Material and methods: In 2001-2012, 159 patients with secondary pulmonary tumours were operated on at the authors department, of whom 80 were men; the median age was 65 years. Solitary metastases were present in 112 patients (70.4%); the other patients had multiple metastases; 24 patients (15.1 %) suffered from bilateral involvement, and 6 patients (3.8%) suffered from relapsed metastatic disease after previous radical surgery. Colorectal carcinoma metastases were diagnosed in most cases (75 people - 47.2%). The median disease-free period from the surgery of the primary tumour was 27 months in the patient set.

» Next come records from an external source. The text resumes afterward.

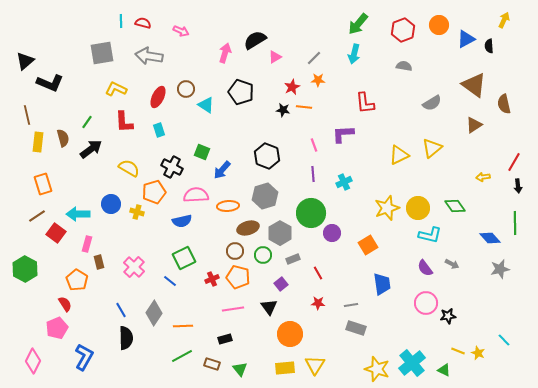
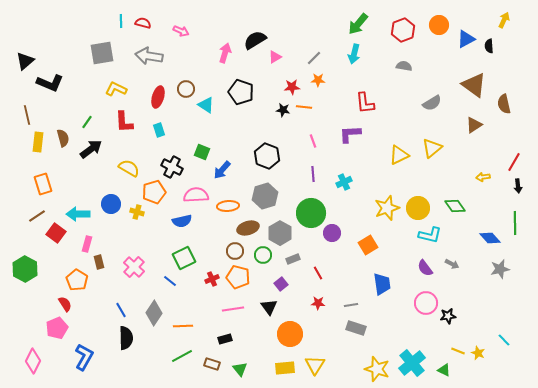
red star at (292, 87): rotated 21 degrees clockwise
red ellipse at (158, 97): rotated 10 degrees counterclockwise
purple L-shape at (343, 134): moved 7 px right
pink line at (314, 145): moved 1 px left, 4 px up
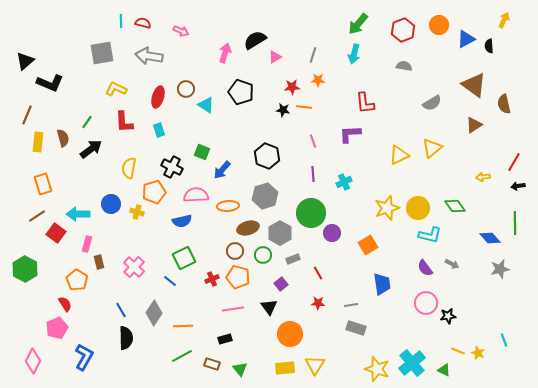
gray line at (314, 58): moved 1 px left, 3 px up; rotated 28 degrees counterclockwise
brown line at (27, 115): rotated 36 degrees clockwise
yellow semicircle at (129, 168): rotated 110 degrees counterclockwise
black arrow at (518, 186): rotated 88 degrees clockwise
cyan line at (504, 340): rotated 24 degrees clockwise
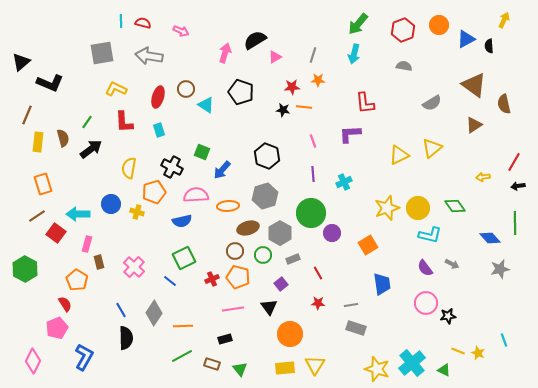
black triangle at (25, 61): moved 4 px left, 1 px down
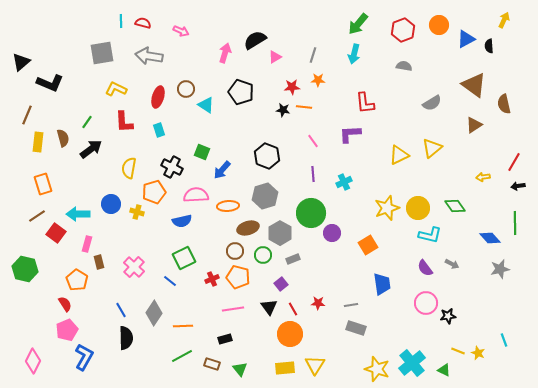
pink line at (313, 141): rotated 16 degrees counterclockwise
green hexagon at (25, 269): rotated 15 degrees counterclockwise
red line at (318, 273): moved 25 px left, 36 px down
pink pentagon at (57, 328): moved 10 px right, 2 px down
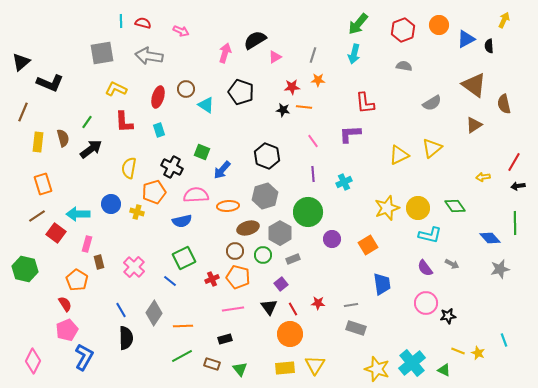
brown line at (27, 115): moved 4 px left, 3 px up
green circle at (311, 213): moved 3 px left, 1 px up
purple circle at (332, 233): moved 6 px down
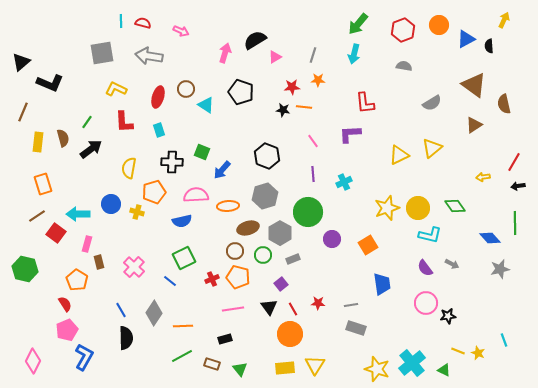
black cross at (172, 167): moved 5 px up; rotated 25 degrees counterclockwise
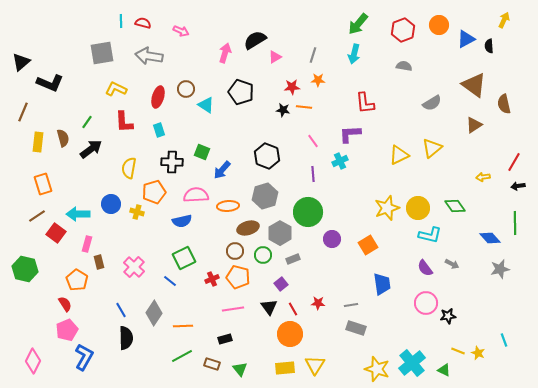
cyan cross at (344, 182): moved 4 px left, 21 px up
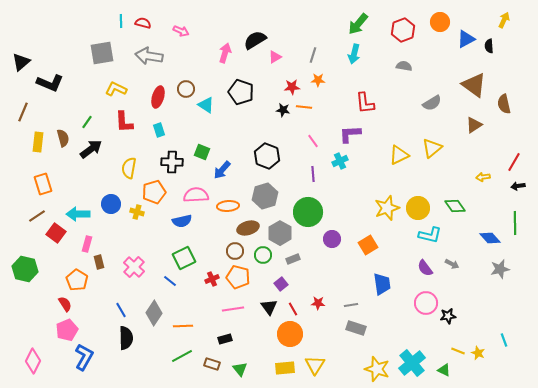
orange circle at (439, 25): moved 1 px right, 3 px up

Results: In total, 166 unilateral (87.4%) and 24 bilateral surgeries were performed using one- or two-stage procedure (12.6%). Precise laser excisions represented the most common type of surgery (59 procedures - 31.1%). In total, 296 metastases were radically resected, and 13 were treated using radiofrequency ablation. Perioperative morbidity was 13.2% with a zero lethality rate. 90 operated patients (56.6%) still survive after the metastasectomy, with median survival of 44 months. The overall 3-year survival in the set was 59%, and 5-year survival was 39%. The number of metastases is a statistically significant factor affecting survival in the patient cohort with colorectal carcinoma metastases, the risk of death being 2.7 times higher in patients with 2 and more colorectal carcinoma metastases. 68 patients (42.8%) live without progression of the disease after the metastasectomy, with the median disease-free interval of 29 months. In total, 43% of the patients were free of any signs of relapse or disease progression for 3 years, and 27% for 5 years. The risk of disease progression is 2.1 times higher in patients with 2 and more metastases of any tumour, and for colorectal carcinoma this risk is 2.3 times higher.
Conclusion: The achieved results confirm the positive role of pulmonary metastasectomy in disseminated tumour therapy. The number of metastases is the decisive prognostic factor affecting both long-term survival of operated patients and their DFI.